After a craving to read British novels of the first half of the 19th century (which is why I read Frankenstein in February), I got sidetracked. After Frankenstein I read The Namesake because I wanted to know the book before I saw the movie. However, I ended up being too busy to see the movie, which in the meantime has closed. (Good planning, Tony! Well, I was busy with things like visiting Paris and moving to Brooklyn.)

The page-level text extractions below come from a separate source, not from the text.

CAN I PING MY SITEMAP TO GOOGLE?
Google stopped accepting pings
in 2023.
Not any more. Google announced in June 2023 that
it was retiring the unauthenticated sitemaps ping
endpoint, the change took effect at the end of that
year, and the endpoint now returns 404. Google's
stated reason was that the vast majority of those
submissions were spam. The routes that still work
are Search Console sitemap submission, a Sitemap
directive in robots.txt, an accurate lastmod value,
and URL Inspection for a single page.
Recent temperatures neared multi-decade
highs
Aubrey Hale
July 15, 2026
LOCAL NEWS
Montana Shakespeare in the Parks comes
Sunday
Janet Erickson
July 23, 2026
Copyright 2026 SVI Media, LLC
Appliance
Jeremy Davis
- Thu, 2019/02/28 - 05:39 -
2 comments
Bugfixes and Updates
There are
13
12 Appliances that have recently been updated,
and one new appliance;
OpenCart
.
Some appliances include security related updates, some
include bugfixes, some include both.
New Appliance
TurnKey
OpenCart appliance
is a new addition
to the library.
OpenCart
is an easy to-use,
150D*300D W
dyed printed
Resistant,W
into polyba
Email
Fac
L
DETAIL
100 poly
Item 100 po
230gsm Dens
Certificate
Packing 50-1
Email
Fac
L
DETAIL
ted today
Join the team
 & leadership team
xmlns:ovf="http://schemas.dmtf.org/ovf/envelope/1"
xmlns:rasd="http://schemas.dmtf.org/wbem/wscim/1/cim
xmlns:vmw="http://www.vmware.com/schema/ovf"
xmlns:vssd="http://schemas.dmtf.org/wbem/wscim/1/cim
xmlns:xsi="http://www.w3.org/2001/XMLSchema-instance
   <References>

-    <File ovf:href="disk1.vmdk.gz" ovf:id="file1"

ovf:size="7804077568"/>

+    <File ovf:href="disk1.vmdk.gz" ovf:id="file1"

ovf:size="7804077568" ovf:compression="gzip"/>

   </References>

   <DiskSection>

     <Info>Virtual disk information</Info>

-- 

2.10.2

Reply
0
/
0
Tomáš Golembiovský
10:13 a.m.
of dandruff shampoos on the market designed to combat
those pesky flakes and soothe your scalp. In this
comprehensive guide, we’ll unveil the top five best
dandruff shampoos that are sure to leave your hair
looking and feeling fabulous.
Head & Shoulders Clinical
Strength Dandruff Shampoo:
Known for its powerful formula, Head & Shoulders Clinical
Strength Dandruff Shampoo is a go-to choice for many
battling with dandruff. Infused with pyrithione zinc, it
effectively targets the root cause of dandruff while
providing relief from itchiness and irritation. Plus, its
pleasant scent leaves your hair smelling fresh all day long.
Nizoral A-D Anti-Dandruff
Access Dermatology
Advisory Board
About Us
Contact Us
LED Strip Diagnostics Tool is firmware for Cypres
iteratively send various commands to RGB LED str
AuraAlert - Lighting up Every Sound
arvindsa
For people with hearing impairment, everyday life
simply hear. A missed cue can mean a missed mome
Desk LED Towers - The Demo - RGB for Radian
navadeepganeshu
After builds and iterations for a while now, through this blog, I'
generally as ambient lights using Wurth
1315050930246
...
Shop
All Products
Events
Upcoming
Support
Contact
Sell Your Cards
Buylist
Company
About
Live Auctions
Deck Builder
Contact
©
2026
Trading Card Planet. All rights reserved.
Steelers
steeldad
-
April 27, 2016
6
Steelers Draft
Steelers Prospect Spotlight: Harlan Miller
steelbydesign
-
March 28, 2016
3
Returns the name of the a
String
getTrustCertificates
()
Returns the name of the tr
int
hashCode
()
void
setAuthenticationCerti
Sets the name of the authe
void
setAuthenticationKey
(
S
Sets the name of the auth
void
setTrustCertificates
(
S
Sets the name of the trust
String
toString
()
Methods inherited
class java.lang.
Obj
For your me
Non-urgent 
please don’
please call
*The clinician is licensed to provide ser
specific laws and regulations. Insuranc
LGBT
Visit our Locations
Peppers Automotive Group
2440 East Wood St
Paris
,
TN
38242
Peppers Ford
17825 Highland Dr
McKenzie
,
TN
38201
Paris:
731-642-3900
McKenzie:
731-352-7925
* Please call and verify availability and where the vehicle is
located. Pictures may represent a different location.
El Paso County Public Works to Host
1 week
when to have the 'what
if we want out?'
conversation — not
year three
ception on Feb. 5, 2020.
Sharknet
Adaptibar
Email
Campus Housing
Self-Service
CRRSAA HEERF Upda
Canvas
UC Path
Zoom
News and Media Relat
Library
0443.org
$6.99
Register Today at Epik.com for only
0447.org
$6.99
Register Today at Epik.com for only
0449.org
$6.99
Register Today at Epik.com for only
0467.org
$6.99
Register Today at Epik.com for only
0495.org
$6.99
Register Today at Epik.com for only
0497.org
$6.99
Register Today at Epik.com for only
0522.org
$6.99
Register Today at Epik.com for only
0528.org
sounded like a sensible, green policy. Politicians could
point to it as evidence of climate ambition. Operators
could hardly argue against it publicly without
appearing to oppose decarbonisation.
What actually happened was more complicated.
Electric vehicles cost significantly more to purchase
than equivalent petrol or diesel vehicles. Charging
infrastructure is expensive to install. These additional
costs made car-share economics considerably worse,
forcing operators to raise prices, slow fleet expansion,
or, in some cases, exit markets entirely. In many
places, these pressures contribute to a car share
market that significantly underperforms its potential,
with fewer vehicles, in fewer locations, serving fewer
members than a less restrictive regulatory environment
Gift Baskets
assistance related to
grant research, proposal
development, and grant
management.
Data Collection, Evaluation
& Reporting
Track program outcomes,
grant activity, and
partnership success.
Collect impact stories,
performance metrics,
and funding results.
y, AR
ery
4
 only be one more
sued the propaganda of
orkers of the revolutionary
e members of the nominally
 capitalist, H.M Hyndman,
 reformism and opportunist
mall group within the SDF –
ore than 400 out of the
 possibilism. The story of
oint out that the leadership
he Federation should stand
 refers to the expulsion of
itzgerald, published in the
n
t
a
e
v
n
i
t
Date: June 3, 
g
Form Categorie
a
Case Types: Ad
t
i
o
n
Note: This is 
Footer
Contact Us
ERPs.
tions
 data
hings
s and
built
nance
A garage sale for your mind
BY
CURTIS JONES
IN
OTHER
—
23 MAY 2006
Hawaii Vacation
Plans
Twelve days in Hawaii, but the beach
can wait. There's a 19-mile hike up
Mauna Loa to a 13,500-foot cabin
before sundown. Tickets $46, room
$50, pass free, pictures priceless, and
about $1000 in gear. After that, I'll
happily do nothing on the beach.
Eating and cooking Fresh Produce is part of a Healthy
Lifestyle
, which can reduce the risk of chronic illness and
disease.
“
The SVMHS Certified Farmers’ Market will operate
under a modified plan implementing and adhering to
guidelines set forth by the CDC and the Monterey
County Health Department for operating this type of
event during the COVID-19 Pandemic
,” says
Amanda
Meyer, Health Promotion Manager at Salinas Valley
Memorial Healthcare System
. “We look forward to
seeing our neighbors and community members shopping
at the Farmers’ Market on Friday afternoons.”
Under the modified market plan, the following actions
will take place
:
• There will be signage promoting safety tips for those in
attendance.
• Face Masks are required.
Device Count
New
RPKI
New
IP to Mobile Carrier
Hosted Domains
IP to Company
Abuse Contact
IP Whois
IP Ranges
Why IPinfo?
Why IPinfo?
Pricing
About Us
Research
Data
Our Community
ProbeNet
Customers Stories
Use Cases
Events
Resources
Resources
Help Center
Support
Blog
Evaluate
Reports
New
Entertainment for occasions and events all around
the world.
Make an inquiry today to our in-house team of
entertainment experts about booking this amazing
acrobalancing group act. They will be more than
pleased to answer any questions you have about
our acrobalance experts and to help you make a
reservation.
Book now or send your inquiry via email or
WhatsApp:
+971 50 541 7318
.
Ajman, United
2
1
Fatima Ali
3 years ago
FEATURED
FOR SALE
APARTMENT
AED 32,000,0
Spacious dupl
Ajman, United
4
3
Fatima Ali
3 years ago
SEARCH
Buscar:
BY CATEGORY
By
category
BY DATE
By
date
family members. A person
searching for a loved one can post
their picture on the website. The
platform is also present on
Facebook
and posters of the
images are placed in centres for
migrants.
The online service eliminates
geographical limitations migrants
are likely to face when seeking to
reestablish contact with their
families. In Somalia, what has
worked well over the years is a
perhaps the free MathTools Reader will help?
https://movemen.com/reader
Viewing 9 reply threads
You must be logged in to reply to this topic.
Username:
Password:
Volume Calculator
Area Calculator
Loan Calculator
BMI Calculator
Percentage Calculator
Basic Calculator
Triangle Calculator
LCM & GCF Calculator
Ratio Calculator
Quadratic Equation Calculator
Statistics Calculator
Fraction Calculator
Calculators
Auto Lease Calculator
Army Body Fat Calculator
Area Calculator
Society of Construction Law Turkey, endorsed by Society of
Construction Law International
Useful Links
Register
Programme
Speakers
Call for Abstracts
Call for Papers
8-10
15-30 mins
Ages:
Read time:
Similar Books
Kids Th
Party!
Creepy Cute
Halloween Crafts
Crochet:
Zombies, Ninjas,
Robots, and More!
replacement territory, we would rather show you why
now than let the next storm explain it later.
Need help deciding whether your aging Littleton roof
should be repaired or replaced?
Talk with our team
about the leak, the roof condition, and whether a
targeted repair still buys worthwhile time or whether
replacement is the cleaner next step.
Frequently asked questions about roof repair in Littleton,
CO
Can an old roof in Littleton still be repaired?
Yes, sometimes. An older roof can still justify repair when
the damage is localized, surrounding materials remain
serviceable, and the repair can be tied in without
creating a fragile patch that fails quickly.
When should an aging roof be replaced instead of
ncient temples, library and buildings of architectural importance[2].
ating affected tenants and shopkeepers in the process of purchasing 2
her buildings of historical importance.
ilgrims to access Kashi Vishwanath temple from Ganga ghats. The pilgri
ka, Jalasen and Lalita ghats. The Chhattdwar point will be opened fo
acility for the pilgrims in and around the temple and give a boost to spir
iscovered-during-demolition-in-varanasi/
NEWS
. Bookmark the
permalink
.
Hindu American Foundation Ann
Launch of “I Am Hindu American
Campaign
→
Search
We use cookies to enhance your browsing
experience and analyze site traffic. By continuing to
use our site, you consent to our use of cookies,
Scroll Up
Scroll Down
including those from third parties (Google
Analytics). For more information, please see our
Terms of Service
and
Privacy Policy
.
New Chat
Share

I then read Old Yeller, by Fred Gipson--my craving had shifted to catching up on other things I hadn't read. When all the other boys read Old Yeller, in the Scholastic edition, I read the How and Why Wonder Book of the Human Body. And I didn't see the movie of Old Yeller--although not because I was going to Paris; it was probably because I wanted to see The Ghost and Mr. Chicken instead. I can't help thinking that my life might have gone in a different direction if I had read Old Yeller in second or third grade, when other boys were reading this incipient-testosterone coming-of-age story. Then again, for that to happen I would have had to have been a different person anyway.
In May I read Alice in Wonderland and Through the Looking-Glass--they're late 19th century, but oh, so British. They are also totally crazy books. I hadn't read them since I was 12 and I had forgotten how off-the-wall they were. This is the culture that brought you Monty Python and "I Am The Walrus," which didn't suddenly spring out of nowhere in the 1960s. By the way, here's a trippy fact I gleaned from the Wikipedia: When Alice Liddell was hard up for money, she auctioned off the handwritten manuscript of Alice's Adventures Under Ground that Lewis Carroll had given her. In 1932 she visited America when the manuscript was displayed at Columbia University for the 100th anniversary of Lewis Carroll's birth, and it was on that trip (when she was 80 years old) that she met Peter Llewelyn-Davies, one of the brothers who were the inspiration for J. M. Barrie's Peter Pan. So, there you have it: Alice in Wonderland met Peter Pan, and I’m sure if you had enough patience you could eventually connect them to Kevin Bacon.
I also read Growing Up, by Russell Baker. On Monday I finished Wuthering Heights. And I am now reading a P.D. James for the first time, A Certain Justice--which is British but certainly not from the first half of the 19th century, which I still want to get back to.